Clarence Mayott is a mixed signal application section leader with over 10 years of experience at Linear Technology.

Beginning with the DC1151, a demo board for the LTC2246H, Clarence has designed nearly all of the high speed ADC demo boards for Linear Technology. These boards have been used for evaluation purposes in a wide range of applications. He designed demo boards with complete signal chains combining amplifiers and ADC combinations to help the end customer evaluate systems more easily. He also designed companion boards, including clock and signal source boards, to help facilitate the evaluation of high speed ADC demo boards. Clarence manages the continued development of PScope, the software used for various pipeline and SAR ADCs.

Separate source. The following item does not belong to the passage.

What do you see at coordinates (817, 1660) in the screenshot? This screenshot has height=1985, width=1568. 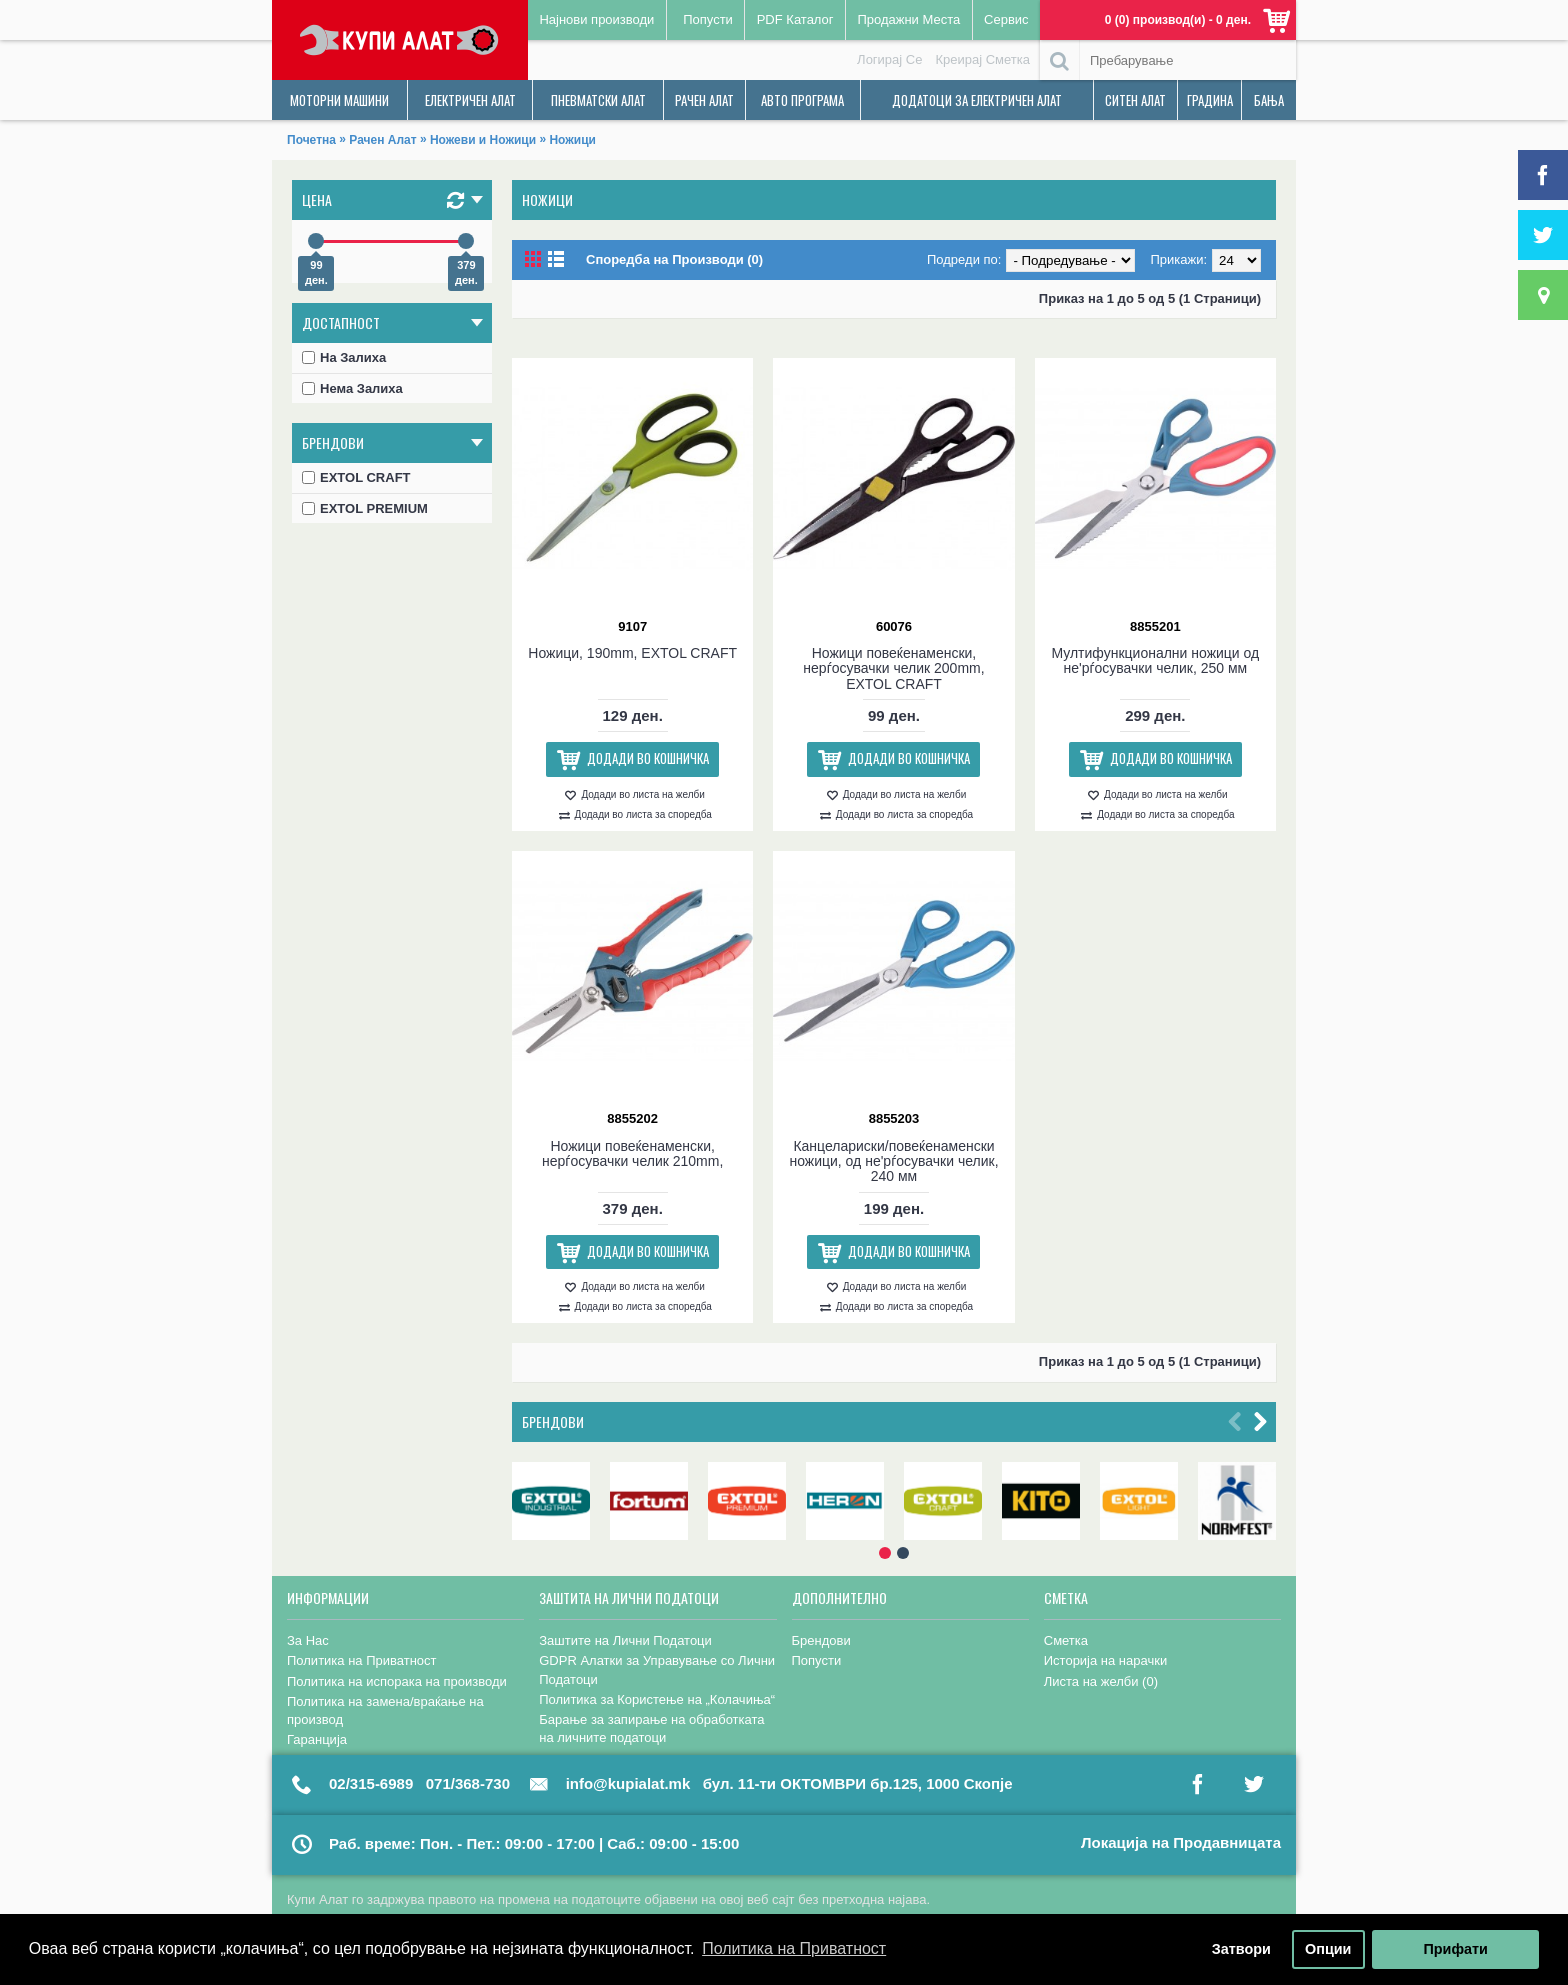 I see `Попусти` at bounding box center [817, 1660]. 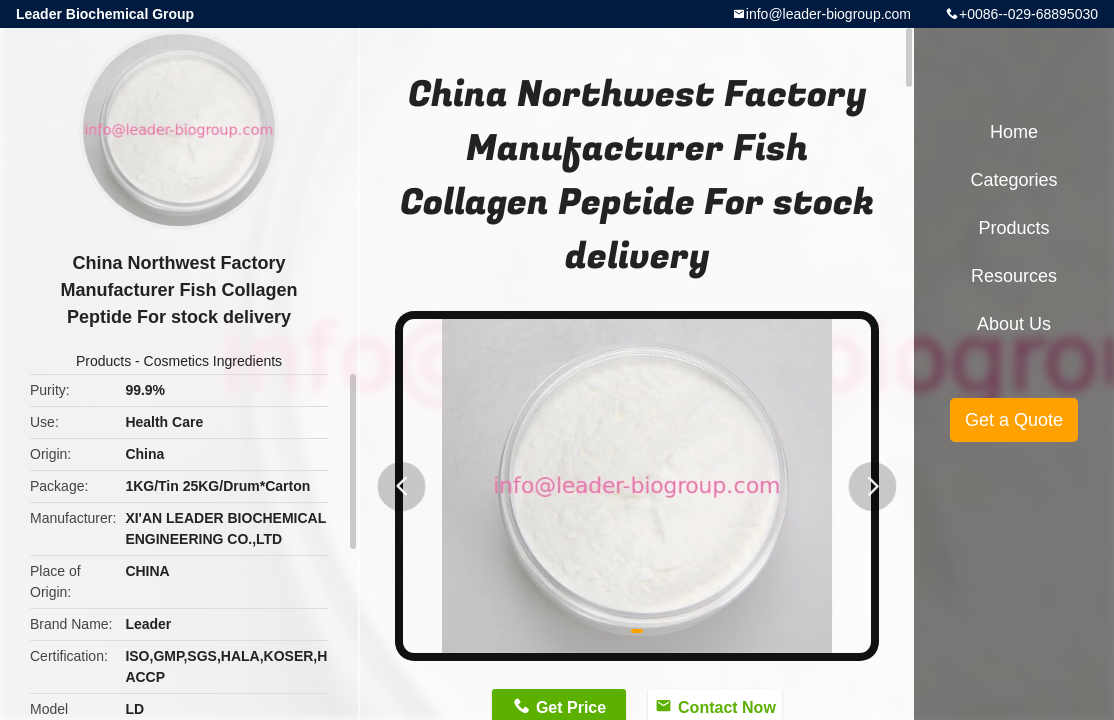 This screenshot has height=720, width=1114. Describe the element at coordinates (1014, 420) in the screenshot. I see `Get a Quote` at that location.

His expertise in design and layout of demo boards allows him to instruct customers on how to implement high speed ADCs into their own designs. He has worked on many technical areas, including medical, automotive and communications. His experience allows him to see schematic errors, minute layout errors, and other design flaws in designs.

With the release of the LTC2000, Clarence has expanded his knowledge base to include high speed DACs and waveform generation in addition to high speed ADCs. As an application section leader he oversees the continued development of LTDACGen a new software tool for generating complex waveforms for high speed DACs.

He has given technical trainings both within Linear Technology and to potential customers describing how to implement proper signal chains from the antenna through the FPGA.

He received an M.S. in Electrical Engineering from Santa Clara University and a B.S. degree in Electrical Engineering from California State University Polytechnic San Luis Obispo.